Download the `hm_decoder_iter_160000.pth` 

in https://github.com/YBZh/EFDM/tree/main/ArbitraryStyleTransfer/models and put it in 

`models/hm_decoder_iter_160000.pth`

Download `vgg_normalized.pth` as instructed in [**CAST**](#cast)

Arguments:

- `style_interp_weights`: Weight for each style (only applicable for multiple styles). If empty, each style will have same weight (1/num_styles). Weights are automatically normalized so you can just enter anything

- `model_arch`: `["adain", "adamean", "adastd", "efdm", "hm"]`, defaults to `"efdm"`

- `style_strength`: From 0.00 to 1.00. The higher the stronger the style. Defaults to 1.00

- `do_crop`: Whether to resize and then crop the content and style images to `size x size` or just resize.
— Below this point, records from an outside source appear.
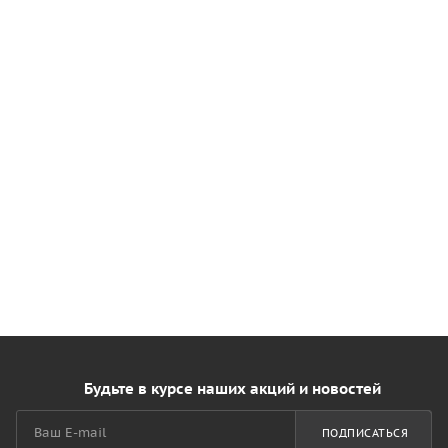
Будьте в курсе наших акций и новостей
ПОДПИСАТЬСЯ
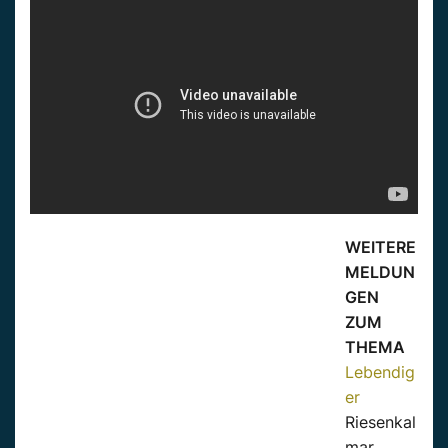
WEITERE
MELDUN
GEN
ZUM
THEMA
Lebendig
er
Riesenkal
mar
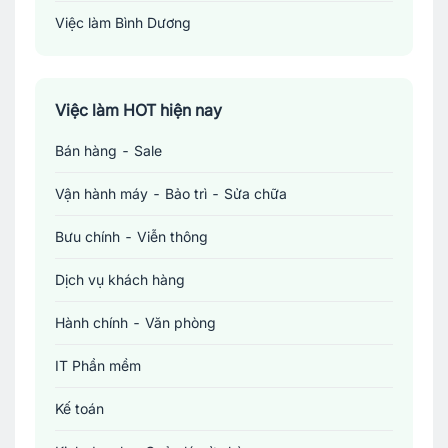
Việc làm Bình Dương
Việc làm Đồng Nai
Việc làm TP. Hồ Chí Minh
Việc làm HOT hiện nay
Bán hàng - Sale
Việc làm Cần Thơ
Vận hành máy - Bảo trì - Sửa chữa
Bưu chính - Viễn thông
Dịch vụ khách hàng
Hành chính - Văn phòng
IT Phần mềm
Kế toán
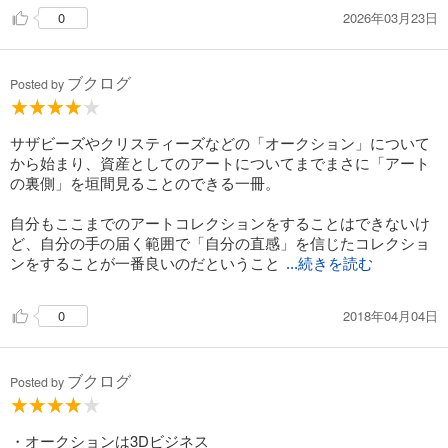
2026年03月23日
0
ブクログ
Posted by
サザビーズやクリスティーズなどの「オークション」について
から始まり、資産としてのアートについてまでまさに「アート
の裏側」を垣間見ることのできる一冊。
自分もここまでのアートコレクションをすることはできないけ
ど、自分の手の届く範囲で「自分の直感」を信じたコレクショ
ンをすることが一番良いのだということ
...続きを読む
2018年04月04日
0
ブクログ
Posted by
・オークションは3Dビジネス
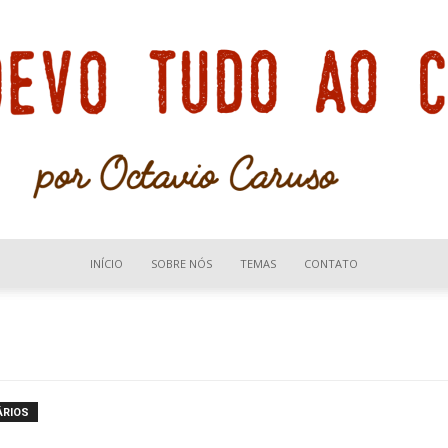
INÍCIO
SOBRE NÓS
TEMAS
CONTATO
Devo
ÁRIOS
tudo
..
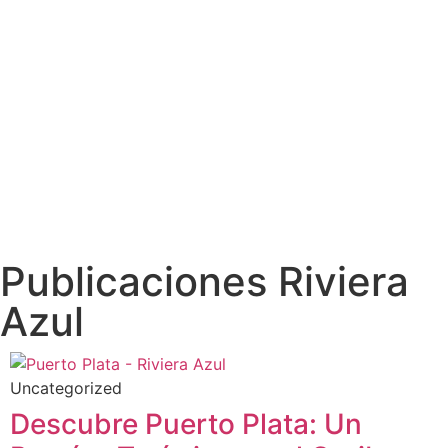
Publicaciones Riviera
Azul
Uncategorized
Descubre Puerto Plata: Un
Defaults to False

- `preserve_color`: Whether to preserve the color of the content image. Defaults to False

- `size`: Size of the height of the images after resizing. The aspect ratio of content is kept, while the styles will be resized to match content's height and width. The higher the `size`, the better the result, but also the more VRAM it will take. You may try `use_cpu` to circumvent OOM. Tested with `size=2048` on 12GB VRAM.

- `use_cpu`: Whether to use CPU or GPU for this. CPU takes very long! (default workflow = ~21 seconds). Defaults to False.

[workflow_efdm.json](workflows/workflow_efdm.json)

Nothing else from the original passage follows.